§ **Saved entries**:

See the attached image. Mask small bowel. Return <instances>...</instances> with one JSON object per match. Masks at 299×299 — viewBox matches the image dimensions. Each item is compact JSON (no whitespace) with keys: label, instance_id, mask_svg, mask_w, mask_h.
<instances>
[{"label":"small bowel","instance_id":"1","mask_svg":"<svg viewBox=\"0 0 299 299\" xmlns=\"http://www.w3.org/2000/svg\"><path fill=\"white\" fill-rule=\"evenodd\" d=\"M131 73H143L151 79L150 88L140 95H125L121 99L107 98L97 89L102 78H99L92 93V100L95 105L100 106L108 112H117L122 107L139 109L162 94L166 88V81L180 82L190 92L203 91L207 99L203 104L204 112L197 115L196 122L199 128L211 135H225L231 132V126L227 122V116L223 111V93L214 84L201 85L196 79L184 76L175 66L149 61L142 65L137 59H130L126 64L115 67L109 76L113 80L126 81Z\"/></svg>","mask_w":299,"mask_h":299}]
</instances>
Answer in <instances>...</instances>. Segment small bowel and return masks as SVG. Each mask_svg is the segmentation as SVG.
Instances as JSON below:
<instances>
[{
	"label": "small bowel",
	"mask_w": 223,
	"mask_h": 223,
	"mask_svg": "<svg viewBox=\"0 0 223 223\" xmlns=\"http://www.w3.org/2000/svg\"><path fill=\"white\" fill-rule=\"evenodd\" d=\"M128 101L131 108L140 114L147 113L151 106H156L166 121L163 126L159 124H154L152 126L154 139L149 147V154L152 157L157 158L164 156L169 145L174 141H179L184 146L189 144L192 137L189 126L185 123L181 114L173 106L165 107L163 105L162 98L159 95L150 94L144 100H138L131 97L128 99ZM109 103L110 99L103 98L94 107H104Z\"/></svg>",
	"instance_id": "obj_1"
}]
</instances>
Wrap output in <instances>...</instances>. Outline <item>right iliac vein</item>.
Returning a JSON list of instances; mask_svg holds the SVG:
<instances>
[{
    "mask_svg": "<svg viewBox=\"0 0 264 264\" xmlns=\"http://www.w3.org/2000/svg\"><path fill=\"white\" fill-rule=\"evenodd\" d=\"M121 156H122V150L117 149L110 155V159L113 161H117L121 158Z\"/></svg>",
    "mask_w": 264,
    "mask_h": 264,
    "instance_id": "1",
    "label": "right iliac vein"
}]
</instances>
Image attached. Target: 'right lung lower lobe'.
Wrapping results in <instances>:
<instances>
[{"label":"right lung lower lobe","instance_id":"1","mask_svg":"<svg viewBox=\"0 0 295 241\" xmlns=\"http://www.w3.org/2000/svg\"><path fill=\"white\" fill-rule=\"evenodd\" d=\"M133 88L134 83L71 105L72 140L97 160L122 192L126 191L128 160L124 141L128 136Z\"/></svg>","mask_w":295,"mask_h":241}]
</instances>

§ **Your assignment**: Print all of the records, leaving each one exactly as it appears above.

§ **Finished exercise**:
See the attached image. Mask small bowel. Return <instances>...</instances> with one JSON object per match. Masks at 299×299 — viewBox matches the image dimensions. Each item is compact JSON (no whitespace) with keys: label, instance_id, mask_svg, mask_w, mask_h.
<instances>
[{"label":"small bowel","instance_id":"1","mask_svg":"<svg viewBox=\"0 0 299 299\" xmlns=\"http://www.w3.org/2000/svg\"><path fill=\"white\" fill-rule=\"evenodd\" d=\"M131 73H143L151 79L150 88L140 95H125L121 99L107 98L97 89L102 78H99L92 93V100L95 105L100 106L108 112H117L122 107L139 109L162 94L166 88V81L180 82L190 92L203 91L207 99L203 104L204 112L197 115L196 122L199 128L211 135H225L231 132V126L227 122V116L223 111V93L214 84L201 85L196 79L184 76L175 66L149 61L142 65L137 59H130L126 64L115 67L109 76L113 80L126 81Z\"/></svg>","mask_w":299,"mask_h":299}]
</instances>
Answer in <instances>...</instances>. Segment small bowel and return masks as SVG. Each mask_svg is the segmentation as SVG.
Instances as JSON below:
<instances>
[{
	"label": "small bowel",
	"mask_w": 223,
	"mask_h": 223,
	"mask_svg": "<svg viewBox=\"0 0 223 223\" xmlns=\"http://www.w3.org/2000/svg\"><path fill=\"white\" fill-rule=\"evenodd\" d=\"M128 101L131 108L140 114L147 113L151 106H156L166 121L163 126L159 124H154L152 126L154 139L149 147V154L152 157L157 158L164 156L169 145L174 141H179L184 146L189 144L192 137L189 126L185 123L181 114L173 106L165 107L163 105L162 98L159 95L150 94L144 100H138L131 97L128 99ZM109 103L110 99L103 98L94 107H104Z\"/></svg>",
	"instance_id": "obj_1"
}]
</instances>
Wrap output in <instances>...</instances>. Outline <item>right iliac vein</item>.
Returning a JSON list of instances; mask_svg holds the SVG:
<instances>
[{
    "mask_svg": "<svg viewBox=\"0 0 264 264\" xmlns=\"http://www.w3.org/2000/svg\"><path fill=\"white\" fill-rule=\"evenodd\" d=\"M121 156H122V150L117 149L110 155V159L113 161H117L121 158Z\"/></svg>",
    "mask_w": 264,
    "mask_h": 264,
    "instance_id": "1",
    "label": "right iliac vein"
}]
</instances>
Image attached. Target: 'right lung lower lobe'.
Wrapping results in <instances>:
<instances>
[{"label":"right lung lower lobe","instance_id":"1","mask_svg":"<svg viewBox=\"0 0 295 241\" xmlns=\"http://www.w3.org/2000/svg\"><path fill=\"white\" fill-rule=\"evenodd\" d=\"M133 88L134 83L71 105L72 140L97 160L122 192L126 191L128 160L124 141L128 136Z\"/></svg>","mask_w":295,"mask_h":241}]
</instances>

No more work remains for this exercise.